Le président de la CNRI, le professeur Amadou Mahtar Mbow a déclaré dans la presse que « la démocratie participative est la meilleure des choses pour engager tous les citoyens. Nous pensons qu’une Constitution si complexe qu’elle soit, ne doit pas être le fait seulement de quelques spécialistes, mais elle doit être l’affaire de l’ensemble de la collectivité nationale pour laquelle elle est élaborée. La Constitution n’est pas destinée à une élite intellectuelle, mais à tout le peuple. »[5]
C’est exactement sur ce terrain que nous attendons la CNRI. Certes, il est toujours bien de consulter le peuple. Mais c’est encore mieux de donner l’initiative au peuple. La capacité à franchir ce pas décisif sera le test ultime de la vigueur et de la sincérité des convictions démocratiques de la CNRI et du Chef de l’Etat. Ce sera la seule manière de donner un contenu conséquent à une souveraineté populaire qui demeure largement fictive malgré les incantations de nos infatigables démagogues.
………..
Références
[1] Sphères de Justice. Une défense du pluralisme et de l’égalité, Seuil, 2013, pp.398-399.

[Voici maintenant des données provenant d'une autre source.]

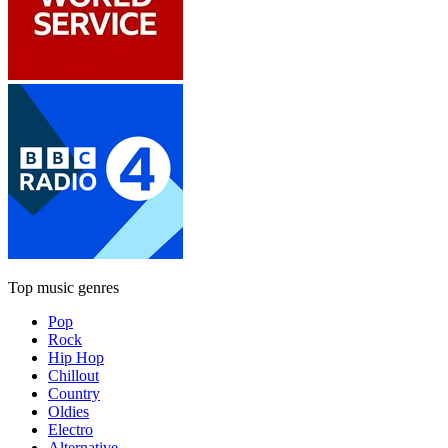
Top music genres
Pop
Rock
Hip Hop
Chillout
Country
Oldies
Electro
Alternative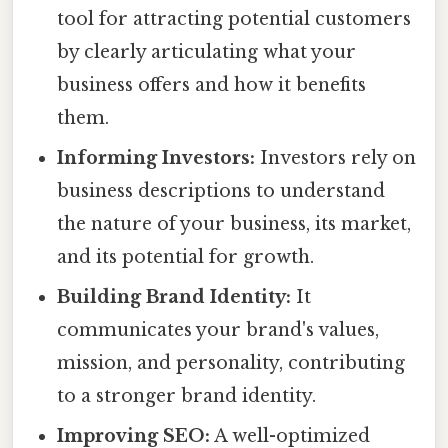
tool for attracting potential customers
by clearly articulating what your
business offers and how it benefits
them.
Informing Investors:
Investors rely on
business descriptions to understand
the nature of your business, its market,
and its potential for growth.
Building Brand Identity:
It
communicates your brand's values,
mission, and personality, contributing
to a stronger brand identity.
Improving SEO:
A well-optimized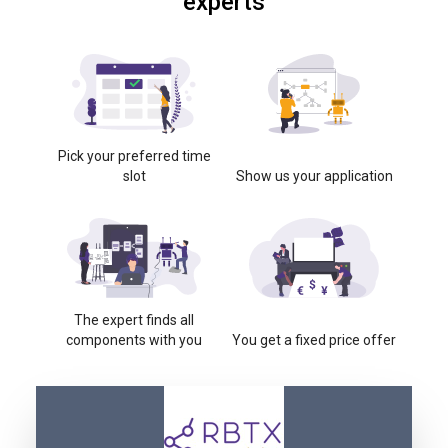
experts
Pick your preferred time
slot
Show us your application
The expert finds all
components with you
You get a fixed price offer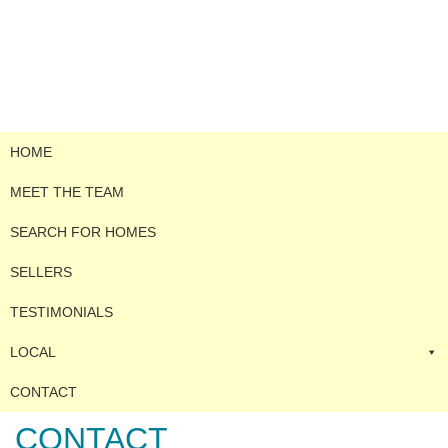
HOME
MEET THE TEAM
SEARCH FOR HOMES
SELLERS
TESTIMONIALS
LOCAL
CONTACT
CONTACT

[2] Montesquieu, De l’Esprit des Lois, Livre XI, chap.6.
[3] Emmanuel Kant, Projet de Paix Perpétuelle, Königsberg, chez Frédéric Nicolovius, 1796, traduit de l’allemand, pp.29-30.
[4] Charles Francis Adams eds. The Works of John Adams, Second President of the United States, volume 4, Boston, Charles C. Little and James Brown, 1851, p.316.
[5] Voir l’article du journal Le Soleil du 21 juin 2013, « La commission nationale de réforme des institutions ouverte à toutes les sensibilités ».